Dataset items:
^^^^

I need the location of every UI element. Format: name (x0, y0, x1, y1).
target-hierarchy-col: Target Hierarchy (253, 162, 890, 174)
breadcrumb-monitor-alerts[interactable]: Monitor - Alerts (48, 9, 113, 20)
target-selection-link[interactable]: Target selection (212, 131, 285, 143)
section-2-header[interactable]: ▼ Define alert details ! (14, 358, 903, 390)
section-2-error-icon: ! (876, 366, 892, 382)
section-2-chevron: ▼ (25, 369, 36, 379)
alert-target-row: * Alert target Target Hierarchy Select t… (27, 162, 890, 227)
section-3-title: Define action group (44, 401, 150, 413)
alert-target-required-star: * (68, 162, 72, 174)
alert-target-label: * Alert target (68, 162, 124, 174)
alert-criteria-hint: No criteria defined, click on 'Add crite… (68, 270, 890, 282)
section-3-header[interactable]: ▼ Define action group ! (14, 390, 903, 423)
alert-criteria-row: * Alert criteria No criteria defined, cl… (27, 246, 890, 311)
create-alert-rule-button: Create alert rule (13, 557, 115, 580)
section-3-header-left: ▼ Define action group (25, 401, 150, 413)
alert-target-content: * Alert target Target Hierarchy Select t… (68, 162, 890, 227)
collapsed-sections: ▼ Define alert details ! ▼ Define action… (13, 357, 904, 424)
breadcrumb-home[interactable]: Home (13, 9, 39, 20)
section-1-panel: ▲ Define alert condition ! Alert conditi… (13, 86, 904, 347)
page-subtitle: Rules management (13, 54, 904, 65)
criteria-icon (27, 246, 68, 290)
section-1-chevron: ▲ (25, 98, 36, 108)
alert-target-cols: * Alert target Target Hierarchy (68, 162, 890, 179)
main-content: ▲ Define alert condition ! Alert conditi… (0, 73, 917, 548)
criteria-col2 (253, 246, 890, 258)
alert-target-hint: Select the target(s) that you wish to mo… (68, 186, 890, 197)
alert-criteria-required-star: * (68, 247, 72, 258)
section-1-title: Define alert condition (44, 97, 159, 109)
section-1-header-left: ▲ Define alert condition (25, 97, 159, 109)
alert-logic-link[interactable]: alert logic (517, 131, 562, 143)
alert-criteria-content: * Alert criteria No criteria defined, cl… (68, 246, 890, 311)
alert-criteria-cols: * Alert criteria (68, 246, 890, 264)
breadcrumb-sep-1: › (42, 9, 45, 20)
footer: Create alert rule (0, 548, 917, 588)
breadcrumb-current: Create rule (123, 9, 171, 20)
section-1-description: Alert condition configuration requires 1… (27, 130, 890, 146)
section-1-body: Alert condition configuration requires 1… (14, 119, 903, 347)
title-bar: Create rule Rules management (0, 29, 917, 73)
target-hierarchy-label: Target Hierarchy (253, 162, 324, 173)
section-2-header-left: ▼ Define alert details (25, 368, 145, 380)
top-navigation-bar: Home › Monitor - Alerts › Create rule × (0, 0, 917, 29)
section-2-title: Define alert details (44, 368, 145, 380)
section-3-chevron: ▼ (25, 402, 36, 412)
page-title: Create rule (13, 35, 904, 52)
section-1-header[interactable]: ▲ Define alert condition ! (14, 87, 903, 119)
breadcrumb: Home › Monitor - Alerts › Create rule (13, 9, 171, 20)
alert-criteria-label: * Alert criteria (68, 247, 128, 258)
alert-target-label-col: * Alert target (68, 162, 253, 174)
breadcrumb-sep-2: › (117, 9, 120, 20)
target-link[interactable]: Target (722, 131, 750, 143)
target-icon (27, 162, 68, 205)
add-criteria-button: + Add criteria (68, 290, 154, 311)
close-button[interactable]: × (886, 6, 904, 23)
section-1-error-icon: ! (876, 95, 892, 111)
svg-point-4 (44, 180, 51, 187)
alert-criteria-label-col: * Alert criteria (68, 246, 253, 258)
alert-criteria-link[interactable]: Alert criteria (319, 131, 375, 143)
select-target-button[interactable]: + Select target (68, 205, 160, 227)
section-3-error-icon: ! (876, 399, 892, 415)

^^^^

● What you need to do:
Could you return the complete set of entries exactly?

● Your response:
I need the location of every UI element. Format: name (x0, y0, x1, y1).
target-hierarchy-col: Target Hierarchy (253, 162, 890, 174)
breadcrumb-monitor-alerts[interactable]: Monitor - Alerts (48, 9, 113, 20)
target-selection-link[interactable]: Target selection (212, 131, 285, 143)
section-2-header[interactable]: ▼ Define alert details ! (14, 358, 903, 390)
section-2-error-icon: ! (876, 366, 892, 382)
section-2-chevron: ▼ (25, 369, 36, 379)
alert-target-row: * Alert target Target Hierarchy Select t… (27, 162, 890, 227)
section-3-title: Define action group (44, 401, 150, 413)
alert-target-required-star: * (68, 162, 72, 174)
alert-target-label: * Alert target (68, 162, 124, 174)
alert-criteria-hint: No criteria defined, click on 'Add crite… (68, 270, 890, 282)
section-3-header[interactable]: ▼ Define action group ! (14, 390, 903, 423)
alert-criteria-row: * Alert criteria No criteria defined, cl… (27, 246, 890, 311)
create-alert-rule-button: Create alert rule (13, 557, 115, 580)
section-3-header-left: ▼ Define action group (25, 401, 150, 413)
alert-target-content: * Alert target Target Hierarchy Select t… (68, 162, 890, 227)
collapsed-sections: ▼ Define alert details ! ▼ Define action… (13, 357, 904, 424)
breadcrumb-home[interactable]: Home (13, 9, 39, 20)
section-1-panel: ▲ Define alert condition ! Alert conditi… (13, 86, 904, 347)
page-subtitle: Rules management (13, 54, 904, 65)
criteria-icon (27, 246, 68, 290)
section-1-chevron: ▲ (25, 98, 36, 108)
alert-target-cols: * Alert target Target Hierarchy (68, 162, 890, 179)
main-content: ▲ Define alert condition ! Alert conditi… (0, 73, 917, 548)
criteria-col2 (253, 246, 890, 258)
alert-target-hint: Select the target(s) that you wish to mo… (68, 186, 890, 197)
alert-criteria-required-star: * (68, 247, 72, 258)
section-1-title: Define alert condition (44, 97, 159, 109)
section-1-header-left: ▲ Define alert condition (25, 97, 159, 109)
alert-logic-link[interactable]: alert logic (517, 131, 562, 143)
alert-criteria-content: * Alert criteria No criteria defined, cl… (68, 246, 890, 311)
alert-criteria-cols: * Alert criteria (68, 246, 890, 264)
breadcrumb-sep-1: › (42, 9, 45, 20)
footer: Create alert rule (0, 548, 917, 588)
breadcrumb-current: Create rule (123, 9, 171, 20)
section-1-description: Alert condition configuration requires 1… (27, 130, 890, 146)
section-1-body: Alert condition configuration requires 1… (14, 119, 903, 347)
title-bar: Create rule Rules management (0, 29, 917, 73)
target-hierarchy-label: Target Hierarchy (253, 162, 324, 173)
section-2-header-left: ▼ Define alert details (25, 368, 145, 380)
top-navigation-bar: Home › Monitor - Alerts › Create rule × (0, 0, 917, 29)
section-2-title: Define alert details (44, 368, 145, 380)
section-3-chevron: ▼ (25, 402, 36, 412)
page-title: Create rule (13, 35, 904, 52)
section-1-header[interactable]: ▲ Define alert condition ! (14, 87, 903, 119)
breadcrumb: Home › Monitor - Alerts › Create rule (13, 9, 171, 20)
alert-criteria-label: * Alert criteria (68, 247, 128, 258)
alert-target-label-col: * Alert target (68, 162, 253, 174)
breadcrumb-sep-2: › (117, 9, 120, 20)
target-link[interactable]: Target (722, 131, 750, 143)
target-icon (27, 162, 68, 205)
add-criteria-button: + Add criteria (68, 290, 154, 311)
close-button[interactable]: × (886, 6, 904, 23)
section-1-error-icon: ! (876, 95, 892, 111)
svg-point-4 (44, 180, 51, 187)
alert-criteria-label-col: * Alert criteria (68, 246, 253, 258)
alert-criteria-link[interactable]: Alert criteria (319, 131, 375, 143)
select-target-button[interactable]: + Select target (68, 205, 160, 227)
section-3-error-icon: ! (876, 399, 892, 415)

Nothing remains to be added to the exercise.